[Task directions] Which lines in the records below contain the word "will"? Report each of them.

* * *

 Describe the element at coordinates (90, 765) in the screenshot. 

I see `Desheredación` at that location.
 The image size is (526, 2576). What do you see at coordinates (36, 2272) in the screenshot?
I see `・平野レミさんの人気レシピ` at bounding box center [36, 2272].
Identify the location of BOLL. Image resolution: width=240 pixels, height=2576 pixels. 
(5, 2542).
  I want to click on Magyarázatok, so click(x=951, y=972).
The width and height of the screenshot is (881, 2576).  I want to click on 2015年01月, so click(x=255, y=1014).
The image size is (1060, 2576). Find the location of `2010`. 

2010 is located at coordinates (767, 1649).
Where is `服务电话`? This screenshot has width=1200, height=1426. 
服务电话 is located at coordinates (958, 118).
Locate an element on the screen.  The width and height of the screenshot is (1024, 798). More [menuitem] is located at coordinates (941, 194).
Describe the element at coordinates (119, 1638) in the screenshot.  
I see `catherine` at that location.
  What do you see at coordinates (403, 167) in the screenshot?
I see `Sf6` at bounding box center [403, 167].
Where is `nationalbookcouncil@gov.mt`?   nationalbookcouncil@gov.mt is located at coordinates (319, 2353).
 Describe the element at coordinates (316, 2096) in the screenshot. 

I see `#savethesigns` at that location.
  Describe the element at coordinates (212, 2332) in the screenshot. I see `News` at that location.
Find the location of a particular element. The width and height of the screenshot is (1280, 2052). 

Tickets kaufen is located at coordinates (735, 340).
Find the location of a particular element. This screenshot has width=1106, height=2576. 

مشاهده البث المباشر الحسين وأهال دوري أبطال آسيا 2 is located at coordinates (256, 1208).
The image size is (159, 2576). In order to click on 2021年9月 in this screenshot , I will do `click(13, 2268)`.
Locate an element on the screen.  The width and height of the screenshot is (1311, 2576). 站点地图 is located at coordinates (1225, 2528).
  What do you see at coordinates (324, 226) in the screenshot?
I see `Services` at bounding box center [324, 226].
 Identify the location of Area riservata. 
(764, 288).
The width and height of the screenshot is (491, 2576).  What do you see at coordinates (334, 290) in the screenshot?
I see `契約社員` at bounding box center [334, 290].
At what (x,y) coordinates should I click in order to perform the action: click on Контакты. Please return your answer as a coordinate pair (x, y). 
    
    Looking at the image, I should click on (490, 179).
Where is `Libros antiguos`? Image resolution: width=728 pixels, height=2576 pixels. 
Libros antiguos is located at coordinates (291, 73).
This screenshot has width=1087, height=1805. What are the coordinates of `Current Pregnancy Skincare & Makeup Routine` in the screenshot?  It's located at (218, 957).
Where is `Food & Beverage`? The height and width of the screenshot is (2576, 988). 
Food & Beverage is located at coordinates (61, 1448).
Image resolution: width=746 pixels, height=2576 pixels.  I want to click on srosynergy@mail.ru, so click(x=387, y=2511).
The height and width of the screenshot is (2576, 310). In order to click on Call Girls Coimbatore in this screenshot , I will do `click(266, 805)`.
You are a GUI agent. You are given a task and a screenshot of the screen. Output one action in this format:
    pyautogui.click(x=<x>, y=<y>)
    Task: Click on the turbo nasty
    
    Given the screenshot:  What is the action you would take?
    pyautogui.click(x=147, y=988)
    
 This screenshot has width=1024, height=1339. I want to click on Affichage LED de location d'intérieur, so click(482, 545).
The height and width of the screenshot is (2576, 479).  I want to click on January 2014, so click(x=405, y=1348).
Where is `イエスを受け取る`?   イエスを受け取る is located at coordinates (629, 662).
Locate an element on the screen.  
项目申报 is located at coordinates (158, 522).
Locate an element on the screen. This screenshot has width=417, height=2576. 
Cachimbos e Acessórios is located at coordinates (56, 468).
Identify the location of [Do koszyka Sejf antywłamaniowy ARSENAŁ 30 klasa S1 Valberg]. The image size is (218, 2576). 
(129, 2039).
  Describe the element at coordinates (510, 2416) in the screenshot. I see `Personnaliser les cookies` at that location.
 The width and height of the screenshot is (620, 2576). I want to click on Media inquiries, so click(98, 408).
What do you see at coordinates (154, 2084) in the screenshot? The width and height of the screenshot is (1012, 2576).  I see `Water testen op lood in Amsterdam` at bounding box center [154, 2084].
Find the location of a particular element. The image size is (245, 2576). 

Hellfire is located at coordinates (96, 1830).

* * *

[Answer box]
The image size is (159, 2576). In order to click on 2021年9月 in this screenshot , I will do `click(13, 2268)`.
The height and width of the screenshot is (2576, 310). In order to click on Call Girls Coimbatore in this screenshot , I will do `click(266, 805)`.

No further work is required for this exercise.